What Does Zinc Have to Do with PCOS? A Lot!

Zinc isn’t typically on the radar for most women with PCOS but it should be! Studies are showing that women with PCOS have low levels of zinc. The good news is that increasing levels of zinc can improve many of the frustrating symptoms women with PCOS experience every day like acne, hair loss, and excessive hair growth. Here’s what women with PCOS should know.

What is Zinc?

Zinc is an essential trace metal that is required for over 300 enzyme functions in the body and it has effects on at least 2,000 genetic DNA and RNA transcriptions. A surprise to some, zinc plays a role in cholesterol and glucose metabolism as well as fertility. Zinc is involved in insulin signaling by inhibiting the enzyme protein tyrosine phosphatase to increase phosphorylation of the insulin receptor.

Adequate zinc is essential for a healthy pregnancy and crucial for normal sexual development in both men and women. Animal studies show that zinc deficiency affects ovulation, as well as effects on estrogen levels and the menstrual cycle.

Zinc for PCOS

While research is indicating women with PCOS have low levels of zinc (as well as other minerals like magnesium), it’s unclear if this is from inadequate intake or absorption, increased zinc excretion, or increased need for zinc.
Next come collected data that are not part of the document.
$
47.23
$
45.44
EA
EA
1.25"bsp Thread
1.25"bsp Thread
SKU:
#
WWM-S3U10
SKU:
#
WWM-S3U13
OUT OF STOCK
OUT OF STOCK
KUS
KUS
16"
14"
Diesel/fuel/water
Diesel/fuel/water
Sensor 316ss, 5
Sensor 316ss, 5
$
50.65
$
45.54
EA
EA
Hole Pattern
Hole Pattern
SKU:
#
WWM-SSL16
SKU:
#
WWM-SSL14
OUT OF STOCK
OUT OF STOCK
Compared to other women, women with PCOS have been shown to have similar dietary intake of zinc, so most likely, that is not the reason women with PCOS have low zinc levels.
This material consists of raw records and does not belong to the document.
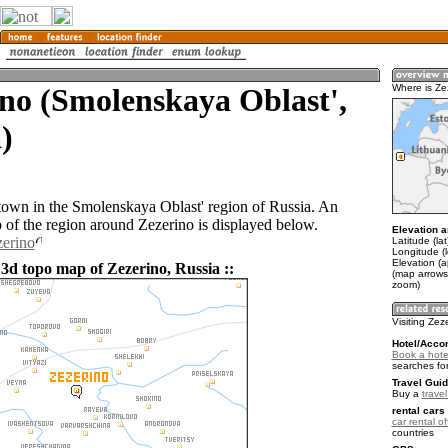
no (Smolenskaya Oblast',
Where is Ze
)
 town in the Smolenskaya Oblast' region of Russia. An
of the region around Zezerino is displayed below.
Elevation a
zerino
Latitude (la
Longitude (
Elevation (
 3d topo map of Zezerino, Russia ::
(map arrows
zoom)
Visiting Zez
Hotel/Acco
Book a hotel
searches fo
Travel Guid
Buy a
trave
rental cars 
car rental of
countries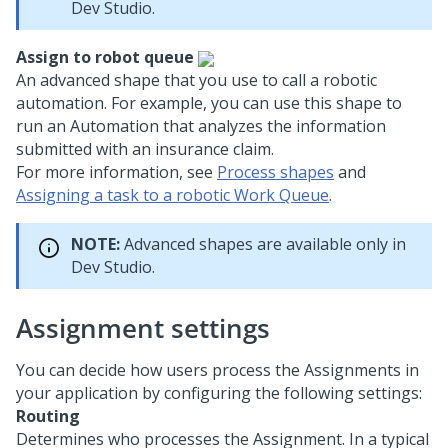
Dev Studio
.
Assign to robot queue
An advanced shape that you use to call a robotic
automation. For example, you can use this shape to
run an Automation that analyzes the information
submitted with an insurance claim.
For more information, see
Process shapes
and
Assigning a task to a robotic Work Queue
.
NOTE:
Advanced shapes are available only in
Dev Studio
.
Assignment settings
You can decide how users process the Assignments in
your application by configuring the following settings:
Routing
Determines who processes the Assignment. In a typical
Many studies are starting to look at the benefits of zinc for helping improve many of the dermatological symptoms in women with PCOS. The results just may make you smile.


Reduces PMS Symptoms

If you suffer from those awful PMS symptoms like bloating, cramps, headaches, and increased anxiety, zinc may offer some much wanted relief.

One important role of zinc is regulating the menstrual cycle. Serum levels of zinc during the luteal phase (approximately 2 weeks before your period) are significantly lower than during the follicular phase. Zinc levels have been shown to be lower in women with PMS. Low zinc status is also linked with mood disorders.

Taking 30 to 50 mg of zinc during the 2 weeks before your period may help relieve PMS symptoms. Women with PMS who were randomized to supplement with 50 mg of zinc during the last 2 weeks of their menstrual cycle, saw significant improvements in PMS symptoms and quality of life compared to those taking a placebo, according to a study published in the Journal of Obstetrics and Gynecology Research.

PCOS pregnancy







Increases Fertility

Zinc is important for ovulation and to help follicles mature. Women with PCOS who were infertile had lower levels of zinc than PCOS women who were fertile.



hair loss pcos

Minimizes Hair Loss

Hair loss is among the most frustrating aspects of PCOS. In a study published in Biological Trace Elements Research, women with PCOS were randomly selected to receive zinc (50mg daily) or a placebo. After 8 weeks, 41.7% of women who supplemented with zinc saw a significant reduction in hair loss (alopecia) compared to only 12.5% of those taking the placebo.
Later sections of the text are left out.